[Bounding box prediction data]
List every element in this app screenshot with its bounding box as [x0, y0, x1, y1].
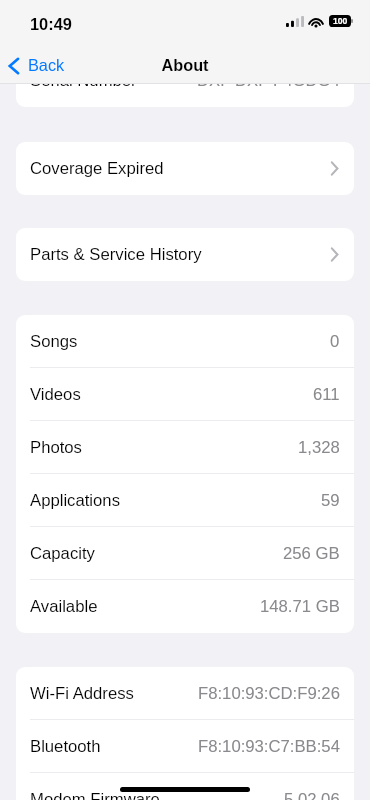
button[interactable]: Capacity [16, 527, 354, 580]
staticText: Capacity [30, 544, 95, 563]
staticText: 611 [313, 385, 340, 404]
button[interactable]: Photos [16, 421, 354, 474]
button[interactable]: Songs [16, 315, 354, 368]
staticText: Serial Number [30, 71, 137, 90]
button[interactable]: Available [16, 580, 354, 633]
staticText: 148.71 GB [260, 597, 340, 616]
button[interactable]: Serial Number [16, 54, 354, 107]
staticText: 100 [333, 16, 348, 26]
button[interactable]: Parts & Service History [16, 228, 354, 281]
button[interactable]: Coverage Expired [16, 142, 354, 195]
staticText: 256 GB [283, 544, 340, 563]
staticText: Coverage Expired [30, 159, 164, 178]
button[interactable]: Applications [16, 474, 354, 527]
button[interactable]: Bluetooth [16, 720, 354, 773]
staticText: 0 [330, 332, 340, 351]
button[interactable]: Videos [16, 368, 354, 421]
staticText: 1,328 [298, 438, 340, 457]
staticText: F8:10:93:CD:F9:26 [198, 684, 340, 703]
button[interactable]: Back [8, 55, 65, 73]
staticText: About [161, 56, 209, 74]
staticText: Wi-Fi Address [30, 684, 134, 703]
staticText: 59 [321, 491, 340, 510]
staticText: Photos [30, 438, 82, 457]
staticText: Videos [30, 385, 81, 404]
staticText: Back [28, 56, 65, 74]
staticText: 10:49 [30, 15, 72, 33]
staticText: Applications [30, 491, 120, 510]
staticText: F8:10:93:C7:BB:54 [198, 737, 340, 756]
staticText: Parts & Service History [30, 245, 202, 264]
staticText: Bluetooth [30, 737, 101, 756]
button[interactable]: Wi-Fi Address [16, 667, 354, 720]
staticText: DXF DXF F4GDG4 [197, 71, 340, 90]
staticText: Modem Firmware [30, 790, 160, 800]
button[interactable]: Modem Firmware [16, 773, 354, 800]
staticText: Available [30, 597, 98, 616]
staticText: Songs [30, 332, 78, 351]
staticText: 5.02.06 [284, 790, 340, 800]
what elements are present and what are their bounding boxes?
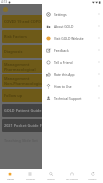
button[interactable]: My Library: [61, 169, 82, 183]
button[interactable]: About GOLD: [42, 20, 103, 32]
staticText: How to Use: [54, 84, 72, 88]
button[interactable]: Management Pharmacological: [2, 60, 101, 73]
button[interactable]: Follow up: [2, 89, 101, 102]
staticText: Management Pharmacological: [4, 62, 36, 72]
staticText: About GOLD: [54, 24, 74, 28]
staticText: Tell a Friend: [54, 60, 73, 64]
button[interactable]: Home: [0, 169, 20, 183]
button[interactable]: COVID 19 and COPD: [2, 15, 101, 28]
other: Search: [49, 172, 53, 176]
staticText: My Library: [66, 177, 78, 180]
staticText: Teaching Slide Set: [4, 138, 38, 143]
button[interactable]: Risk Factors: [2, 30, 101, 43]
staticText: Follow up: [4, 93, 23, 98]
staticText: Technical Support: [54, 96, 82, 100]
other: Technical Support: [46, 96, 51, 101]
staticText: Visit GOLD Website: [54, 36, 84, 40]
staticText: Search: [47, 177, 55, 180]
other: Rate this App: [46, 72, 51, 77]
button[interactable]: Diagnosis: [2, 45, 101, 58]
button[interactable]: Search: [40, 169, 61, 183]
staticText: Diagnosis: [4, 49, 23, 54]
staticText: GOLD Patient Guide F: [4, 108, 45, 113]
staticText: 4:13: [1, 0, 7, 4]
other: Visit GOLD Website: [46, 36, 51, 41]
button[interactable]: How to Use: [42, 80, 103, 92]
other: Content: [28, 172, 32, 176]
button[interactable]: GOLD Patient Guide F: [2, 104, 101, 117]
staticText: Content: [26, 177, 35, 180]
button[interactable]: Tell a Friend: [42, 56, 103, 68]
button[interactable]: History: [82, 169, 103, 183]
staticText: Feedback: [54, 48, 69, 52]
other: About GOLD: [46, 24, 51, 29]
staticText: COVID 19 and COPD: [4, 19, 41, 24]
other: History: [91, 172, 95, 176]
staticText: History: [88, 177, 97, 180]
button[interactable]: 2021 Pocket Guide F: [2, 119, 101, 132]
other: How to Use: [46, 84, 51, 89]
staticText: 2021 Pocket Guide F: [4, 123, 42, 128]
staticText: Settings: [54, 12, 67, 16]
other: Feedback: [46, 48, 51, 53]
button[interactable]: Teaching Slide Set: [2, 134, 101, 147]
other: Tell a Friend: [46, 60, 51, 65]
button[interactable]: Technical Support: [42, 92, 103, 104]
staticText: Risk Factors: [4, 34, 27, 39]
staticText: Home: [7, 177, 14, 180]
button[interactable]: Settings: [42, 8, 103, 20]
button[interactable]: Visit GOLD Website: [42, 32, 103, 44]
button[interactable]: Rate this App: [42, 68, 103, 80]
other: My Library: [70, 172, 74, 176]
button[interactable]: Management Non-Pharmacological: [2, 74, 101, 87]
other: Home: [8, 172, 12, 176]
other: Settings: [46, 12, 51, 17]
button[interactable]: Content: [20, 169, 40, 183]
button[interactable]: Feedback: [42, 44, 103, 56]
staticText: Rate this App: [54, 72, 75, 76]
staticText: Management Non-Pharmacological: [4, 76, 45, 86]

Problem to work on>
Using the records above, select and copy every line that has the word "Content".

Exercise answer>
other: Content: [28, 172, 32, 176]
staticText: Content: [26, 177, 35, 180]
button[interactable]: Content: [20, 169, 40, 183]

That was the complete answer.